## Exercise
Below are the records; pull every line that includes "sökas".

## Page images and extracted text
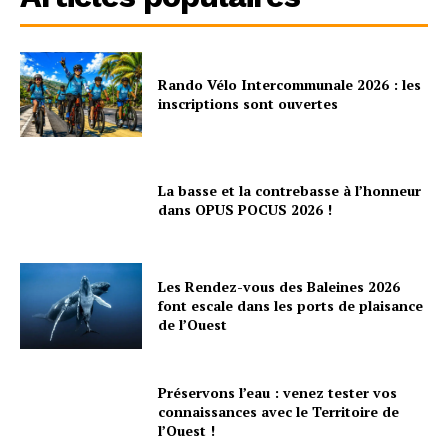
Rando Vélo Intercommunale 2026 : les
inscriptions sont ouvertes
La basse et la contrebasse à l’honneur
dans OPUS POCUS 2026 !
Les Rendez-vous des Baleines 2026
font escale dans les ports de plaisance
de l’Ouest
Préservons l’eau : venez tester vos
connaissances avec le Territoire de
l’Ouest !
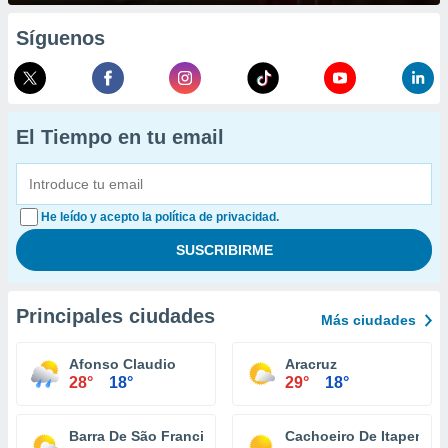
Síguenos
El Tiempo en tu email
He leído y acepto la política de privacidad.
Principales ciudades
Más ciudades
Afonso Claudio
Aracruz
28°
18°
29°
18°
Barra De São Francisco
Cachoeiro De Itapemiri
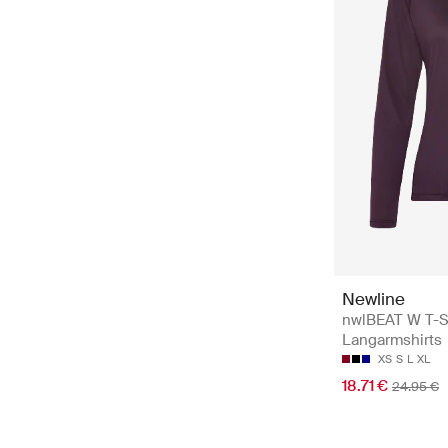
Newline
nwlBEAT W T-S
Langarmshirts
XS
S
L
XL
18.71 €
24.95 €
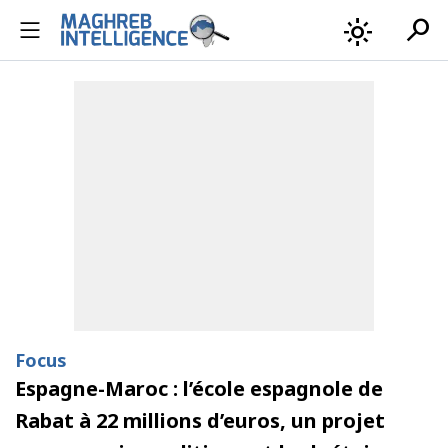
search
light_mode
Focus
Espagne-Maroc : l’école espagnole de
Rabat à 22 millions d’euros, un projet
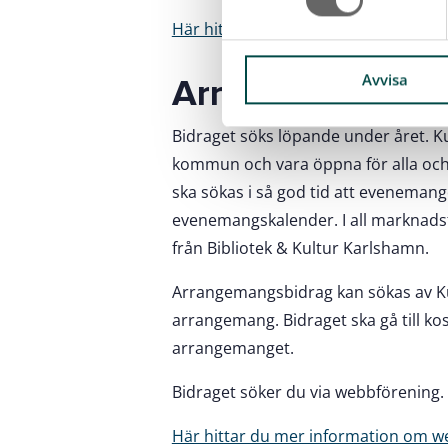
t
Här hittar du mer information om w
y
c
k
Avvisa
Arrangemangsbi
e
s
Bidraget söks löpande under året. 
v
kommun och vara öppna för alla och 
a
ska sökas i så god tid att evenem
l
evenemangskalender. I all marknadsf
från Bibliotek & Kultur Karlshamn.
Arrangemangsbidrag kan sökas av Ku
arrangemang. Bidraget ska gå till k
arrangemanget.
Bidraget söker du via webbförening.
Här hittar du mer information om w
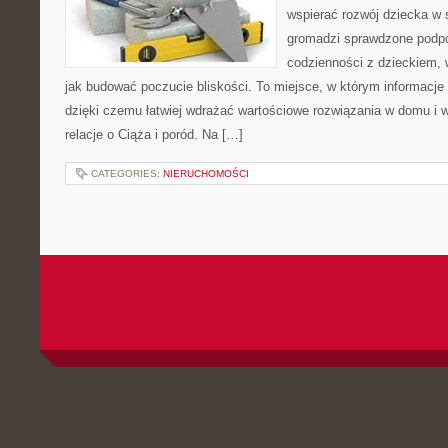
wspierać rozwój dziecka w
gromadzi sprawdzone podp
codzienności z dzieckiem, 
jak budować poczucie bliskości. To miejsce, w którym informacje p
dzięki czemu łatwiej wdrażać wartościowe rozwiązania w domu i w
relacje o Ciąża i poród. Na […]
CATEGORIES:
NIERUCHOMOŚCI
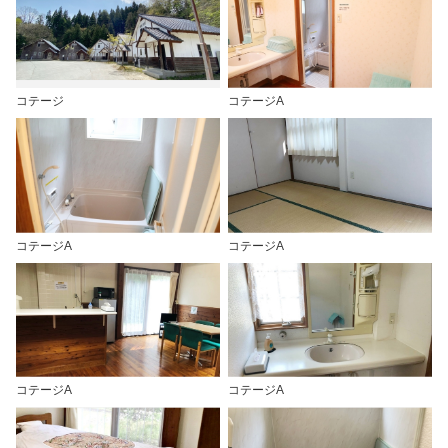
コテージ
コテージA
コテージA
コテージA
コテージA
コテージA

## Exercise result
ska sökas i så god tid att evenem
Arrangemangsbidrag kan sökas av Ku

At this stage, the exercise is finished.